Hélas, il n’en est rien, ainsi que le confirment les quatre décisions précitées par lesquelles la Cour de cassation a limité l’étendue de la réparation due à ces victimes. La Juridiction suprême a en effet retenu une clé de répartition qui est la suivante. Le salarié victime peut prétendre à la réparation des chefs de préjudice qui ne sont pas couverts, en tout ou partie, par le livre IV du Code de la sécurité sociale. Et la Cour précise, positivement, quels préjudices « hors liste » peuvent être concrètement indemnisés.
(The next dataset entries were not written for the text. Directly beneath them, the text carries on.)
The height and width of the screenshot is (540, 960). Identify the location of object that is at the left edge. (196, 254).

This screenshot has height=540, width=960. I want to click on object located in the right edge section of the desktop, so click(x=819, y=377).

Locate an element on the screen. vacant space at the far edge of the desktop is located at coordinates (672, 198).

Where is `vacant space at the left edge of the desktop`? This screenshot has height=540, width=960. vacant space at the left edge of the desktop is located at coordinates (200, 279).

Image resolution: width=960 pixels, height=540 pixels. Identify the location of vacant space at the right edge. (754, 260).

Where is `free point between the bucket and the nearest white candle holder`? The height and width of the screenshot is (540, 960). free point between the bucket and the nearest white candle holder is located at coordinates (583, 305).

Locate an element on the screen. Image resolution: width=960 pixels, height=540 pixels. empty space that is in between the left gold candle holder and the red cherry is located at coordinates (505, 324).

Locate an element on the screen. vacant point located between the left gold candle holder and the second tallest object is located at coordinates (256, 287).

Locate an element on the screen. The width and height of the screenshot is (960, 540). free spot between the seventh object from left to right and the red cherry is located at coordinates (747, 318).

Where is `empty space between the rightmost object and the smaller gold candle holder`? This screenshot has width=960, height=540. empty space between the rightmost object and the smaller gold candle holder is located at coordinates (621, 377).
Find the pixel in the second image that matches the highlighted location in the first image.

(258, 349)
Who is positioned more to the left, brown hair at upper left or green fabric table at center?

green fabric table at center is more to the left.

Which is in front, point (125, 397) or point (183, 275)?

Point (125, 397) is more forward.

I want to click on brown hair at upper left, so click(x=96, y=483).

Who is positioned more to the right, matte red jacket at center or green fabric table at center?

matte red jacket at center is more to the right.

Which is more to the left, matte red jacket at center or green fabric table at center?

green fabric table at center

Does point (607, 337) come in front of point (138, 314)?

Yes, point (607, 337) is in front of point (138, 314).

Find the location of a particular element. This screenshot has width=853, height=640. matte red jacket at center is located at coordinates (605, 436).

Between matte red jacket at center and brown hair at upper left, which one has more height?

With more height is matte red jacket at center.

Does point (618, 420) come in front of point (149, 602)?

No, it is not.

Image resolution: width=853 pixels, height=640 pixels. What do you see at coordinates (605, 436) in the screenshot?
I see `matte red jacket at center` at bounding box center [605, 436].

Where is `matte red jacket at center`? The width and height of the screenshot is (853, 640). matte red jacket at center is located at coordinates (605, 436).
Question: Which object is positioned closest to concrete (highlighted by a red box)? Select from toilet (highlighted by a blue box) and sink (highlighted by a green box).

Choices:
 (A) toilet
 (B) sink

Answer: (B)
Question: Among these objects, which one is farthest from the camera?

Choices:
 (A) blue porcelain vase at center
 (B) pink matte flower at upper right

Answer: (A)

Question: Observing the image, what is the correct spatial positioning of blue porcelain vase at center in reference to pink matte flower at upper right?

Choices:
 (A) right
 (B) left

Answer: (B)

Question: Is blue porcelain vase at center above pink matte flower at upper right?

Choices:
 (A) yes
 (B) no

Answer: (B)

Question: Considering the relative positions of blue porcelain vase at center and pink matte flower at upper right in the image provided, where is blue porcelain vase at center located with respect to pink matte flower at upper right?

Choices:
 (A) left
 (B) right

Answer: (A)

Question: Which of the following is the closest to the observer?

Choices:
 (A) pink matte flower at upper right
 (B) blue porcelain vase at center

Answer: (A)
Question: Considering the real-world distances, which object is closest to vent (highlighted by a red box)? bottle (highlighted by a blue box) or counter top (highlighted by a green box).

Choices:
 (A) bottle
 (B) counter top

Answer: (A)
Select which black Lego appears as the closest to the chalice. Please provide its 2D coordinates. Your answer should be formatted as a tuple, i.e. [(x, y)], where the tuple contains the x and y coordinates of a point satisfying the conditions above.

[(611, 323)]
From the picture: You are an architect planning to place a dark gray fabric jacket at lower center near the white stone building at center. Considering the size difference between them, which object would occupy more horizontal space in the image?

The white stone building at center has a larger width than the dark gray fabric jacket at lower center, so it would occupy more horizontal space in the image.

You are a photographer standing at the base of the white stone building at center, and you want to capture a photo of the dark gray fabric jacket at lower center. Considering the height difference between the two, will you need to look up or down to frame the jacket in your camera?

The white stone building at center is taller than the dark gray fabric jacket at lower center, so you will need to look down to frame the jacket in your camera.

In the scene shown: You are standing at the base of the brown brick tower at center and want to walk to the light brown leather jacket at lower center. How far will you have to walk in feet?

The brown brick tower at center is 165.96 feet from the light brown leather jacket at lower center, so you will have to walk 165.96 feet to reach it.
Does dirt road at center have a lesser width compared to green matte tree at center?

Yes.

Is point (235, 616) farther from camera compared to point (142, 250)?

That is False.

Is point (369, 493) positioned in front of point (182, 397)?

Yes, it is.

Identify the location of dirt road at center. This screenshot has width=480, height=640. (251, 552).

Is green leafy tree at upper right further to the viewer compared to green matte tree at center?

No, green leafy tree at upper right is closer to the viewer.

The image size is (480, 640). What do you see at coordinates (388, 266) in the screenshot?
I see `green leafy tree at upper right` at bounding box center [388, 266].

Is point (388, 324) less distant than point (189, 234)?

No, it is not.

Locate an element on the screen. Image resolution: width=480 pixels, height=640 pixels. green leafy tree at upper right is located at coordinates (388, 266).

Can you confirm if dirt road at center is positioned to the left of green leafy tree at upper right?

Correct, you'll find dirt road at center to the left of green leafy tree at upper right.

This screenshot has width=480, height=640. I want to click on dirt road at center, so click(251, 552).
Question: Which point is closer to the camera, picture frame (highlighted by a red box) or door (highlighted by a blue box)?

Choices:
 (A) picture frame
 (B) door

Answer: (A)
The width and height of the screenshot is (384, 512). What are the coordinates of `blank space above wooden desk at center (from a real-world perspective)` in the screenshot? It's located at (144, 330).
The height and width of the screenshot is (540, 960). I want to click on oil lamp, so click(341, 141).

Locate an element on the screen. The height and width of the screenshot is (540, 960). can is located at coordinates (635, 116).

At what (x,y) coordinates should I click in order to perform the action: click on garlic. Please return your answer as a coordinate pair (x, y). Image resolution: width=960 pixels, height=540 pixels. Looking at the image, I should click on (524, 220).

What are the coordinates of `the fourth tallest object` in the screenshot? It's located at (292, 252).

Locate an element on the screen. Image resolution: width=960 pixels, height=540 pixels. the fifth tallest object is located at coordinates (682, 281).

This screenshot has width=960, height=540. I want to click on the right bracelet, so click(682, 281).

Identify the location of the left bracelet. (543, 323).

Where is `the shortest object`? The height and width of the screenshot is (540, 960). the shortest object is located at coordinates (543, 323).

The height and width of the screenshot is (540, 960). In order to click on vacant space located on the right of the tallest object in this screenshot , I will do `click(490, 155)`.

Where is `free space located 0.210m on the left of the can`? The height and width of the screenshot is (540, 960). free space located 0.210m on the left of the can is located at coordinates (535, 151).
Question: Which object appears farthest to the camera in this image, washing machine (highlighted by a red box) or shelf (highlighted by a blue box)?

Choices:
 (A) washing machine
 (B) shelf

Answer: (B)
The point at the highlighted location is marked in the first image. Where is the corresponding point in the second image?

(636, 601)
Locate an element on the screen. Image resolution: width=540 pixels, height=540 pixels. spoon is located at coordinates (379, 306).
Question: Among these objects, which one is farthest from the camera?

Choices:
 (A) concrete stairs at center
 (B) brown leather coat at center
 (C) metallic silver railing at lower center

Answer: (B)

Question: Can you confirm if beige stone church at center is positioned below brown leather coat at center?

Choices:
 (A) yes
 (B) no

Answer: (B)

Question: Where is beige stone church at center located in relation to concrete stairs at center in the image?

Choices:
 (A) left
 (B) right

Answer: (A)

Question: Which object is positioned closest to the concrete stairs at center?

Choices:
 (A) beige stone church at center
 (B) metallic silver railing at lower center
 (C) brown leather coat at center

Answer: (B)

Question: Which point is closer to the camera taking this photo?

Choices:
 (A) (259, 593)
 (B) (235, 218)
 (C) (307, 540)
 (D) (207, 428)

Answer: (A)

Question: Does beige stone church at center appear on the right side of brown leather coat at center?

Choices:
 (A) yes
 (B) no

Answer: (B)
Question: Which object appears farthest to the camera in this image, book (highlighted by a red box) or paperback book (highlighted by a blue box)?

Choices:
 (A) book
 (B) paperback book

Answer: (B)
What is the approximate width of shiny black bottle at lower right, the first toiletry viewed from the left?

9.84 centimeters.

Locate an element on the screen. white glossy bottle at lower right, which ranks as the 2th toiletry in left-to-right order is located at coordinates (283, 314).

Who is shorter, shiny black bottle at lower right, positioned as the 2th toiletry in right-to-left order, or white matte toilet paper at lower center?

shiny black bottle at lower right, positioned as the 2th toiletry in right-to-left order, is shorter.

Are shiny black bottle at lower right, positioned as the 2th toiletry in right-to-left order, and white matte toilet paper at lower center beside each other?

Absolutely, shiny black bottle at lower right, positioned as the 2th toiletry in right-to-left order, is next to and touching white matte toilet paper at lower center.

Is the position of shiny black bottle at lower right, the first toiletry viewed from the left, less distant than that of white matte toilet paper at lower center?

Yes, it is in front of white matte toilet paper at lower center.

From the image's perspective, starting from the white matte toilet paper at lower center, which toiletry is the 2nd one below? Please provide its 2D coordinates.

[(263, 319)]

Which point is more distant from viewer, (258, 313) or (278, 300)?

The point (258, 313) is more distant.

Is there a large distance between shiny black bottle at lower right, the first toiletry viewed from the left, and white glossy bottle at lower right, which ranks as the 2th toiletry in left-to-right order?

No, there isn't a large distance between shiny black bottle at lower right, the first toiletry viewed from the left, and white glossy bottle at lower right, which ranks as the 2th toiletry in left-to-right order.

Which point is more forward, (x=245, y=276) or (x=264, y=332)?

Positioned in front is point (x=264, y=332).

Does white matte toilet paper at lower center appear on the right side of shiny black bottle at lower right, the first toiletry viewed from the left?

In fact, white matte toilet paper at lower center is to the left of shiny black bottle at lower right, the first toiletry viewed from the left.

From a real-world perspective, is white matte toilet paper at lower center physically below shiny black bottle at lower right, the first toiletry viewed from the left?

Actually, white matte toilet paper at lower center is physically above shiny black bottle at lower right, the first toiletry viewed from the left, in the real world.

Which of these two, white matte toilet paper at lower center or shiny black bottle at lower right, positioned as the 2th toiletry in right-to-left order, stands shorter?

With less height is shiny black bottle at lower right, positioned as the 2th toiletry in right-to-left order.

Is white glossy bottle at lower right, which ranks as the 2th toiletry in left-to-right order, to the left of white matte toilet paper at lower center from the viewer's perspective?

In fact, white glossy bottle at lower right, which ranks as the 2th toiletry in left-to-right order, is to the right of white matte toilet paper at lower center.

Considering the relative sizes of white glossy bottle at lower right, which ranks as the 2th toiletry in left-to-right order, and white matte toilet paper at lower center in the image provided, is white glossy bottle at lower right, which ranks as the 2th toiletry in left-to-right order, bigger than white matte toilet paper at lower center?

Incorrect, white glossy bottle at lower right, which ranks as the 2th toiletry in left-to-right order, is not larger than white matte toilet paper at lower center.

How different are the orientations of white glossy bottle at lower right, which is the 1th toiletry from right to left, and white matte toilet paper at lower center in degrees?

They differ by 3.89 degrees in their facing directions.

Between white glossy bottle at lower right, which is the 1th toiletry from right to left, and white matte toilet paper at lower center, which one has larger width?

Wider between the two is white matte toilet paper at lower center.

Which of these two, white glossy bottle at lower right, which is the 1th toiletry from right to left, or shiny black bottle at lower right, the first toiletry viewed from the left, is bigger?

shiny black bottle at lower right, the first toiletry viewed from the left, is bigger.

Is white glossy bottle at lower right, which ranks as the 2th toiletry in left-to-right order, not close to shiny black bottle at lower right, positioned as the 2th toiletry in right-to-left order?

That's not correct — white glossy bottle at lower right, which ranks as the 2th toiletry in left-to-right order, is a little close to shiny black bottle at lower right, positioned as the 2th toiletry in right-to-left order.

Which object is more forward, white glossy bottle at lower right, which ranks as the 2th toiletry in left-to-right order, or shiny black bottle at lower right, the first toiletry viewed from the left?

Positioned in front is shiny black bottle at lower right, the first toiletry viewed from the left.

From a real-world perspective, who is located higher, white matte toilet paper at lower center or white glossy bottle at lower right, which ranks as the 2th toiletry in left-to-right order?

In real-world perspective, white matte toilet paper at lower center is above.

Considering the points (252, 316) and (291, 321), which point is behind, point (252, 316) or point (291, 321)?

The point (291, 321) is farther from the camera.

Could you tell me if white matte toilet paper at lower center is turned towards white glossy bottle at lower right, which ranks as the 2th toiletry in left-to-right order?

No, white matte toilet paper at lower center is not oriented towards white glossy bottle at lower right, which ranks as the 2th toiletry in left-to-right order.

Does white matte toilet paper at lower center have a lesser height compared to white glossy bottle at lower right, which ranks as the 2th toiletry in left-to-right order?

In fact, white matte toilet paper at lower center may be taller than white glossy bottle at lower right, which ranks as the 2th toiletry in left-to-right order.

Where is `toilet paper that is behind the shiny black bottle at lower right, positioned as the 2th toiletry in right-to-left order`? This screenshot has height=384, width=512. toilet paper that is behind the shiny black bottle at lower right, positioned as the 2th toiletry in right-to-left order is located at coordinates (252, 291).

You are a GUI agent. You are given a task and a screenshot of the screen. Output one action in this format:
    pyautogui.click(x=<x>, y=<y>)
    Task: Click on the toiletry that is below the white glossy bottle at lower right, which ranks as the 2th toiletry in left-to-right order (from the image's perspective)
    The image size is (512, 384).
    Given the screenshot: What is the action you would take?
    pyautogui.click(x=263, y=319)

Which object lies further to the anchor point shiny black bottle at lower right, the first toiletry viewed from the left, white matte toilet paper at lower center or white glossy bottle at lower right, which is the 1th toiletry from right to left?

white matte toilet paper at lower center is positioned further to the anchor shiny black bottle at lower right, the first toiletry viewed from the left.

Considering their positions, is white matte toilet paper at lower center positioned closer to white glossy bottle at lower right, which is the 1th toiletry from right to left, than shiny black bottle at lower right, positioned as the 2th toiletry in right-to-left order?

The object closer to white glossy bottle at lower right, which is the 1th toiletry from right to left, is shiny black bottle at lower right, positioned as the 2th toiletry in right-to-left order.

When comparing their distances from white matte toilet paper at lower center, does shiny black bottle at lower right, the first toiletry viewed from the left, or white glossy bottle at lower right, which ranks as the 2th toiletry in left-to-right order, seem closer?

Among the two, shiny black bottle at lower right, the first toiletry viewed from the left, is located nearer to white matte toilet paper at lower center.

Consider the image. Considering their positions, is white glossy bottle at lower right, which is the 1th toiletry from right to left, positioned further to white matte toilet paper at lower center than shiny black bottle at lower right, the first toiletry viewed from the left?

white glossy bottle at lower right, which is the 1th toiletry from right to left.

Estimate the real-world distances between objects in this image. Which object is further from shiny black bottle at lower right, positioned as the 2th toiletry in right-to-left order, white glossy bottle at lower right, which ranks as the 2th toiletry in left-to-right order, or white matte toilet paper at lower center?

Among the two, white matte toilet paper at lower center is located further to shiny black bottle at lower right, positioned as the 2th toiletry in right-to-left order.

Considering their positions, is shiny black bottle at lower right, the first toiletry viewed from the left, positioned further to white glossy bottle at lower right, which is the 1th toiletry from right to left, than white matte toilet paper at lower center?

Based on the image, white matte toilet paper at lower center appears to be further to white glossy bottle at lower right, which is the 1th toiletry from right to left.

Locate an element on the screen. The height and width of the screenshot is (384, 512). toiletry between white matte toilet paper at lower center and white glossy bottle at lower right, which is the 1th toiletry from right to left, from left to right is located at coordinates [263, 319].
Elle admet à ce titre le déficit fonctionnel temporaire (qui n’est pas couvert par les indemnités journalières qui se rapportent exclusivement à la perte de salaire) et le préjudice sexuel.

 

En revanche, la victime ne peut pas solliciter réparation des postes de préjudice dont l’indemnisation est assurée par le livre IV précité. Il en va ainsi, selon la Juridiction suprême, du déficit fonctionnel permanent (dont la réparation est assurée par la rente AT et la majoration de rente dont elle est assortie en cas de faute inexcusable) et des dépenses de santé complémentaires, dans lesquelles la Haute cour inclut les frais de déplacement.

 

Cette énumération des préjudices indemnisables (ou non) n’est pas limitative. Les prochaines décisions de la Cour permettront de connaître le sort qu’elle entend réserver aux autres chefs de préjudice non indemnisés dans le cadre du régime spécifique des accidents du travail : frais divers, frais de logement et de véhicule adaptés, préjudice scolaire, préjudice esthétique temporaire, préjudice d’établissement et, surtout, tierce personne. Mais d’ores et déjà, on ne peut que déplorer le fait que la Juridiction suprême ait refusé de faire bénéficier les salariés victimes d’un accident du travail du principe de réparation intégrale.